How many lines below hold the string "across"? Report that number alone.

— Saved entries —
Content starts

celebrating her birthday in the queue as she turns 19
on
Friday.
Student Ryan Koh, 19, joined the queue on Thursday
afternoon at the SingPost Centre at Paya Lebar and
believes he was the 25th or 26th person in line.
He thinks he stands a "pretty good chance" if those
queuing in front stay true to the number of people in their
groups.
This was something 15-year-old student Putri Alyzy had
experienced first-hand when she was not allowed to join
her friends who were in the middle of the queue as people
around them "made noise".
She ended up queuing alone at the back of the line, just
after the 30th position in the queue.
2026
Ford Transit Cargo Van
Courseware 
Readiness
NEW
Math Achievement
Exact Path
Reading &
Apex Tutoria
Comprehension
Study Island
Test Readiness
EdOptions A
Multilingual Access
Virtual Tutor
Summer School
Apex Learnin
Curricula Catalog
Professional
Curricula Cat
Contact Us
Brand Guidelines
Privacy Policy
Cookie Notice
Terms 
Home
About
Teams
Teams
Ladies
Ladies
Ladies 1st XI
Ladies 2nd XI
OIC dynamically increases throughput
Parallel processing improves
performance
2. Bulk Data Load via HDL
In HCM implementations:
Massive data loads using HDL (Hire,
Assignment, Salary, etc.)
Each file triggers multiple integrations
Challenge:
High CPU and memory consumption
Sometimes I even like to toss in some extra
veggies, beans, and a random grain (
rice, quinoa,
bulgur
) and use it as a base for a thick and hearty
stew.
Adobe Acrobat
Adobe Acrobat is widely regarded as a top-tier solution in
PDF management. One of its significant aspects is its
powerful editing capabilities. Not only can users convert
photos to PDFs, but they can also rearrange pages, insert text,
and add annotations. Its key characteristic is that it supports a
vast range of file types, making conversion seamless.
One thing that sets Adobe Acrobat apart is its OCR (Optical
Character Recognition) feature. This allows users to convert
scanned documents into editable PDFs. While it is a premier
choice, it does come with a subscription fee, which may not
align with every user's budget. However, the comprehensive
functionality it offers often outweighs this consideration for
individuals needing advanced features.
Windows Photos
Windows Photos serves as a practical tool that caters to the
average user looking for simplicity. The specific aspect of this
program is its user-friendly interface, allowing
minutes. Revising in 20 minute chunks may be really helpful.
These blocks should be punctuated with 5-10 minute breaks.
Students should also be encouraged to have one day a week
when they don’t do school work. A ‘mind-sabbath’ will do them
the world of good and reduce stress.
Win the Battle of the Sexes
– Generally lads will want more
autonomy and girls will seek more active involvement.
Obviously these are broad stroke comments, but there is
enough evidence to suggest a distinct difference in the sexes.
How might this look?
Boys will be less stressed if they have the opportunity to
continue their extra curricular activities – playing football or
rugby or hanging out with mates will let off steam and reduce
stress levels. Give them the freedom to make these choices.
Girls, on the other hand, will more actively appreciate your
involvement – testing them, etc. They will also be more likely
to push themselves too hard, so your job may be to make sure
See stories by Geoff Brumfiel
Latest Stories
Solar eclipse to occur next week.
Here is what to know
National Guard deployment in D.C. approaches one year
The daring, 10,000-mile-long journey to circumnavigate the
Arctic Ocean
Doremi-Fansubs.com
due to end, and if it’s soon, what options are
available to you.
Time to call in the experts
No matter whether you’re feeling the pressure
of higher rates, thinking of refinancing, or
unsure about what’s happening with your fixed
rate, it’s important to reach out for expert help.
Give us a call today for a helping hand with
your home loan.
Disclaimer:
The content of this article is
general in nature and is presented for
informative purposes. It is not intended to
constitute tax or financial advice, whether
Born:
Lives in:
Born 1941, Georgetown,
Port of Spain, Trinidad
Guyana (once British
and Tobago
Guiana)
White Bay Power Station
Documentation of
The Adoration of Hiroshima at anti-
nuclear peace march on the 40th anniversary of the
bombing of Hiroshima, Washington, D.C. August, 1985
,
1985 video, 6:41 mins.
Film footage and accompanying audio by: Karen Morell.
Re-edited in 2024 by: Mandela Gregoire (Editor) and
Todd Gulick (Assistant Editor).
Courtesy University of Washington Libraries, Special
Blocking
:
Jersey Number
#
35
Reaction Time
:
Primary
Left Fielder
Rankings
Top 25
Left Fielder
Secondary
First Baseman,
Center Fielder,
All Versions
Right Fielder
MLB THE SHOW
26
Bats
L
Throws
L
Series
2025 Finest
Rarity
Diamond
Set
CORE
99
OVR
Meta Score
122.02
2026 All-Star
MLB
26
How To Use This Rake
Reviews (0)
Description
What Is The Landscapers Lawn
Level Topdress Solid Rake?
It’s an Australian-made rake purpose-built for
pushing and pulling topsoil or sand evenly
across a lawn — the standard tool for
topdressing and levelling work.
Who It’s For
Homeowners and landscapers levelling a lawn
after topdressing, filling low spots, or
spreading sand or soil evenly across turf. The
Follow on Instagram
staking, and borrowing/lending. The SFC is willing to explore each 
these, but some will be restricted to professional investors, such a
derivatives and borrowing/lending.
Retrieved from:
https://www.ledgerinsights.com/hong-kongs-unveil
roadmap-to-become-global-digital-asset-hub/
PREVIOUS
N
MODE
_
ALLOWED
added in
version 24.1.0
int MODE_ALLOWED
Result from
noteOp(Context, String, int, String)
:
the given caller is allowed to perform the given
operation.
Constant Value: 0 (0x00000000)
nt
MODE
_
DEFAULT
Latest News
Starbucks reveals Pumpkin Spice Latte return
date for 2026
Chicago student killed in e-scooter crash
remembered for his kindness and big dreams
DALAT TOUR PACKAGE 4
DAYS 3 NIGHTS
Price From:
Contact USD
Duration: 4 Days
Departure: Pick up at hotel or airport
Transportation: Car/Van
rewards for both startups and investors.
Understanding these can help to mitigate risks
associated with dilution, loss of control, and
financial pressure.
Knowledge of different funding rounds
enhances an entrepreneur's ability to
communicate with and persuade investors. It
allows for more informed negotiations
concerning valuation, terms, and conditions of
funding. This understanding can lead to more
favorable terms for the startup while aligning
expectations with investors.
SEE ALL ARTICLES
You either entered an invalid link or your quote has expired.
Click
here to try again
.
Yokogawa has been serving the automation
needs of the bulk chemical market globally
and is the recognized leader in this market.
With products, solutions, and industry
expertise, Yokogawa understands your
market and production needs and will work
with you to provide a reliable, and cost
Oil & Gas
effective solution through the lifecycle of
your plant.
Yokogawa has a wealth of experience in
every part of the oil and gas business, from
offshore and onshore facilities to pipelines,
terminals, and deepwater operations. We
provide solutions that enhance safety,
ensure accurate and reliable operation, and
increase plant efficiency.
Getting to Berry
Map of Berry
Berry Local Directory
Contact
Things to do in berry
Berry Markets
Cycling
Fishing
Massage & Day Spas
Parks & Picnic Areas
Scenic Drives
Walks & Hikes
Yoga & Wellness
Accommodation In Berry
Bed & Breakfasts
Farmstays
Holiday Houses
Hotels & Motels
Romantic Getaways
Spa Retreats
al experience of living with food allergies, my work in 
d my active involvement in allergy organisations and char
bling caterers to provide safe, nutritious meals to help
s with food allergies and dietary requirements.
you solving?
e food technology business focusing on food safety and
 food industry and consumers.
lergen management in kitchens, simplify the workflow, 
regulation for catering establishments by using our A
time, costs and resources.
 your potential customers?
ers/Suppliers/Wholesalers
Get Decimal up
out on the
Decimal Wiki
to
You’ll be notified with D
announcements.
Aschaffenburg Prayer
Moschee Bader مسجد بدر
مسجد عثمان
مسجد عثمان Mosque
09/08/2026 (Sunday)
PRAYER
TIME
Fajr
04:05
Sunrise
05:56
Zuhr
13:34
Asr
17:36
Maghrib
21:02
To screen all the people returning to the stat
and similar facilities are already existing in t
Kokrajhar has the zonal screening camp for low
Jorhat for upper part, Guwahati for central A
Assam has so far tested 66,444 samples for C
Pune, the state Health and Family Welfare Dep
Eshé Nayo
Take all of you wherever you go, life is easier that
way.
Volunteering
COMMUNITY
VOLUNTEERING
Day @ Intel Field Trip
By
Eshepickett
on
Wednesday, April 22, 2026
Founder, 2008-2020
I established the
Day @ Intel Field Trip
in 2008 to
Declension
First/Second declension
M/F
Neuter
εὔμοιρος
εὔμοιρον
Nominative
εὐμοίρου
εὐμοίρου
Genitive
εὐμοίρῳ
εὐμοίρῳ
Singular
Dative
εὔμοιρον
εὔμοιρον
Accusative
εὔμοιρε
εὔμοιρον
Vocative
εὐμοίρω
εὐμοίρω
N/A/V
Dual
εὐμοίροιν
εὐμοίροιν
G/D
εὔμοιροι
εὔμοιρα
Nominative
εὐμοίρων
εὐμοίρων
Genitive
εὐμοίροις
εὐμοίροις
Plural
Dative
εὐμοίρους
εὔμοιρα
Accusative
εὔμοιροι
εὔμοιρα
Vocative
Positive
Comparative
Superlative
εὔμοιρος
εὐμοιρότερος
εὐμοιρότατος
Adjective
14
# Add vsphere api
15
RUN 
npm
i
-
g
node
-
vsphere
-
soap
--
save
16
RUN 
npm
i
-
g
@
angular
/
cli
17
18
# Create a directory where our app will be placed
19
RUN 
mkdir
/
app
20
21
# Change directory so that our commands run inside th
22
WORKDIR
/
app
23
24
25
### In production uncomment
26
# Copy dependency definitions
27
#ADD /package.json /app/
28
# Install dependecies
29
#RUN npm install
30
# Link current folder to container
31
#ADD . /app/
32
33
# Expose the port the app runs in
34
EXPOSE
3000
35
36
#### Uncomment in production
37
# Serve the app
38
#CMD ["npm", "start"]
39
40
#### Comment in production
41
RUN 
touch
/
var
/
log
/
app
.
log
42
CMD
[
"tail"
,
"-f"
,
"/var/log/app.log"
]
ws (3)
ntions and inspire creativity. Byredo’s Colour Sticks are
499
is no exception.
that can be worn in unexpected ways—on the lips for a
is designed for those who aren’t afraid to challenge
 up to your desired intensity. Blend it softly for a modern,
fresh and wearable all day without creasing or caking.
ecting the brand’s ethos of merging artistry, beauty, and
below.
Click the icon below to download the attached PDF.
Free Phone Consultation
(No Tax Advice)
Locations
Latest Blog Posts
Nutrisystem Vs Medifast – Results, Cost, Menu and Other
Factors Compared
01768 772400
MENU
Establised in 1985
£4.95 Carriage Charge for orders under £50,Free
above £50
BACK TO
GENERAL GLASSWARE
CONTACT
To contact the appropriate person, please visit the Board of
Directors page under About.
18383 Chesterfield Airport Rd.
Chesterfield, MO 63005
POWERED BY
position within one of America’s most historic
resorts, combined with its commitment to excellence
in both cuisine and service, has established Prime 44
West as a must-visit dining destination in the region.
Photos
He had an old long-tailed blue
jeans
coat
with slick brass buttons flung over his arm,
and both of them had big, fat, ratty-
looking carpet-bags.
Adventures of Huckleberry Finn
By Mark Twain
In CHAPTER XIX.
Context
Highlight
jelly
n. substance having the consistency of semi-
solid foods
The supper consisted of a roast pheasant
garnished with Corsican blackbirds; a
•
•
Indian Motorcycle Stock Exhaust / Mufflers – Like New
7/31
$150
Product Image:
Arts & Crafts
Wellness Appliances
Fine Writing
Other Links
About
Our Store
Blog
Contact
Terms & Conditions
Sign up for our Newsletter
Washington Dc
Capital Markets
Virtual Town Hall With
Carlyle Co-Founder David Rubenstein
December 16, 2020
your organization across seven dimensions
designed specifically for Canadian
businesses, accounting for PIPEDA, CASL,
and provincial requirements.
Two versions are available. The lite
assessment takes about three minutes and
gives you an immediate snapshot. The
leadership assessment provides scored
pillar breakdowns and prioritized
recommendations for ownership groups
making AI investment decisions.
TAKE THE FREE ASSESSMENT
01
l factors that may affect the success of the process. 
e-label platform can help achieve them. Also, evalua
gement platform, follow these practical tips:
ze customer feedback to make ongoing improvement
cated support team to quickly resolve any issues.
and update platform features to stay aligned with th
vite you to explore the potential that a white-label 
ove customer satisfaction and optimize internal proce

Content ends

— Solution to this task —
3